(Almost) Everything You Really Need To Know About Machine Learning

In this chapter we will look at modern best practices for machine learning. I will cover some theory with simple implementations that you can use for experimenting and for small or medium scale machine learning tasks. For larger scale problems we will cover Google’s TensorFlow system in later. This is a practical chapter for you to learn some theory and some practical techniques and also later use as a reference. I will use the notation that Andrew Ng uses in his online Machine Learning Class at Coursera. I highly recommend this class!

TBD: update above to more modern courses

Introduction to Supervised and Unsupervised Learning

When we train a model, what are we really doing? We start with training cases that represent data similar to what we might need to process in the future and we want to use existing data to build a model or prescription for processing similar data.

In supervised learning the representative training data includes both example inputs and the desired output for each example input. An important concept is building a generalized model, and not simply a memory system that remembers the training inputs and outputs. A model that simply remembers the training examples and does not generalize is said to suffer from over fitting. In later chapters we will look at TensorFlow examples that optionally can use two state of the art techniques for reducing over fitting: regularization and drop out but in this chapter we will prevent over fitting by limiting the number of parameters in a model and by training with a sufficient amount of data. In the case of simple neural networks, model parameters are the weights of connections between neurons. For more complicated deep learning neural networks, we also have hyper-parameters that specify the number of neuron layers, the degree connections (weights) between neurons in adjacent layers, etc.

Models have specific learned parameters. Most of the machine learning examples in this book involve neural networks and in this case the learned models are the weight values in the neural network covered in the first chapter that introduced cognitive computing. Other types of learned parameters are the hypothesis coefficients in linear regression models.

In all types of learned models, regularization refers to penalizing models with large valued learned parameters. When we train a model, we use a cost function to measure “how far off” a model is from the desired behavior, with smaller values of the cost function being better (in the sense of improving accuracy).

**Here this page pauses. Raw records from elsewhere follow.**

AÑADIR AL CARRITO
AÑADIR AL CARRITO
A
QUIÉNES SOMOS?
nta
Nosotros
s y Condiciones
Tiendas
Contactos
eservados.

If learned parameters are large, the cost function is increased by using a constant called the regularization constant and a measurement for how large (in absolute value) the learned parameters are.

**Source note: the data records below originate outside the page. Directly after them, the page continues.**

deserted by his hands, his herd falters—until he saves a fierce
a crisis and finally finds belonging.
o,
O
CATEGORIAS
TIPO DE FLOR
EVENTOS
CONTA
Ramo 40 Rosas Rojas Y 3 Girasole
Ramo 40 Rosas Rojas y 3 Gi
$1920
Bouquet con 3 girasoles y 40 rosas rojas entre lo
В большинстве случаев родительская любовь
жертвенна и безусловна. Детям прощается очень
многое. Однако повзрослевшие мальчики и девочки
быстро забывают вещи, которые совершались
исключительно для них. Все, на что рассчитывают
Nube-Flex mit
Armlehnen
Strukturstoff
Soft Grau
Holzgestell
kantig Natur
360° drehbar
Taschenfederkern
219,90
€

The idea of using dropouts is specific to more complex deep learning neural networks. As you know from the introduction to cognitive computing in the first chapter, neural networks consist or simulated neurons and the connections between them. We randomly turn off a subset of neurons during training and also not modifying connection weights between “dropped” neurons and other neurons. Using dropouts allows us to use very complex networks (both in the number of layers and the number of neurons in each layer) without over fitting the training data.

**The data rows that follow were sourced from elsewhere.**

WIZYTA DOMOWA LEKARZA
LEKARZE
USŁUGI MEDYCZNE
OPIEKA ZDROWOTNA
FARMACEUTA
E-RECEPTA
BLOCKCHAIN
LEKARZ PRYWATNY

Even though we will not cover unsupervised learning in this book, I wanted to mention situations where you may want to process training data that is only inputs with no desired outputs. This might seem counterintuitive to you so let’s look at an example of unsupervised learning: clustering unlabelled data into different sets. Data might be a set of all PDF documents in a company’s content management system. If the documents are unlabelled as to clasifiction we can still automatically cluster them into sets of similar documents. An interesting feature of unsupervised clustering, a “feature” that is sometimes a problem, is that the clusters do not have human recognizable names or identities. It might be that the PDF files in a content management system might be in rough categories HR, Sales, and Finance. Further, hopefully an unsupervised learning system would separate documents into three different unnamed categories. After automatic clustering occurs, a human reader can look at the auto-generated document sets and label then with tags “HR”, etc. When there is labelled training data available, it is more intuitive to use supervised learning. We will primarily use supervised learning in this book. If you are interested in unsupervised clustering, I have KMeans clustering examples you can work with in my book Power Java.

Feature Engineering

A large advantage of deep learning is automatically determining features that are important in data for any specific task. Neural network architecture is still important, but much of the manual effort of feature selection is handled fair automatically by deep learning networks. I will use an example of something I worked on as an example of the “old way” of manual feature selection and precalculating features: time delay neural networks (recurrent neural networks) to recognize phonemes in digitized audio of a human speaker. In the 1980s when I did this work, I preprocessed the data from sound wave data by sliding a window through the data, taking a Fast forier Transfom (FFT) of the data, squaring the data to form a power spectral density, and selecting the frequency bands that might be must useful for phoneme recognition. Even being guided from the results of a paper by Alex Waibel on the subject, determining which features to use and tuning parameters like window size, etc. was a lot of effort. Recent work has used a deep learning network with input of raw time series audio data. The network learns effectively how to do a fourier transform and other feature definition all on its own. If I had modern libraries like TensorFlow in the 1980s I would have saved a lot of development time and achieved better results.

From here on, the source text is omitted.